One can certainly argue, for example, whether such an important public health issue should be decided, in part, through a popularity contest at town election polls.
Yet the anti-fluoride action network succeeded in getting enough Fall Town Meeting votes Monday night to bring the measure to a referendum in either a town or scheduled state election. And while that vote doesn’t force the selectmen to place it on a ballot — and such referendum vote would not be binding, anyway —Rockport’s selectmen owe it to the petitioners, and really to all town residents, to place the question on the ballot to gauge residents’ views on the issue.
The fact that 35 Cape Ann dentists all signed a letter to the Times two weeks ago in support for continuing the community fluoridation program should carry a lot of weight. And Dr.
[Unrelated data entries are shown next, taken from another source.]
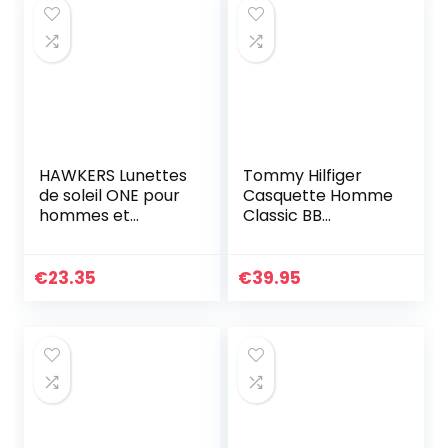
Blocage RFID (3
Étuis Noirs)
HAWKERS Lunettes
Tommy Hilfiger
de soleil ONE pour
Casquette Homme
hommes et
Classic BB
femmes
Casquette De
Baseball, Bleu
(Midnight), Taille
€
23.35
€
39.95
Unique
William Bebrin, the orthodontist who crafted and circulated the letter, has noted some key points.
First, a community-wide fluoridation program makes the tooth decay fighter available to all residents — especially children — regardless of any socio-economic status. Also, as he noted, dentists would be the ones to financially gain if fluoride were dropped from the water systems; by most counts, fluoridation remains effective in preventing tooth decay, so any change could be expected to bring more cavities, fillings, and higher dental bills. The dentists, Bebrin noted, took this rare, unified step simply in the name of the communities’ health.
Yet CAFAN activists remain passionate, they continue to raise a variety of questions that have some backing from groups such as the Centers for Disease Control and the World Health Organization, and they have indeed played by all the rules in bringing their question forward — getting it past even an underhanded move to reconsider Monday night’s vote after many participants had left the meeting.
To that end, town officials owe it to them and to the town’s democratic process to at least bring the issue to a referendum vote.
Ultimately, any decision to alter the town’s use of fluoridation will be up to the Board of Health. Yet, if CAFAN’s motion to end fluoridation were to gain approval by a wide margin at the polls, that will at least provide food for thought, and suggest that residents are unhappy with the quality of their water.
That’s at least worth finding out — isn’t it?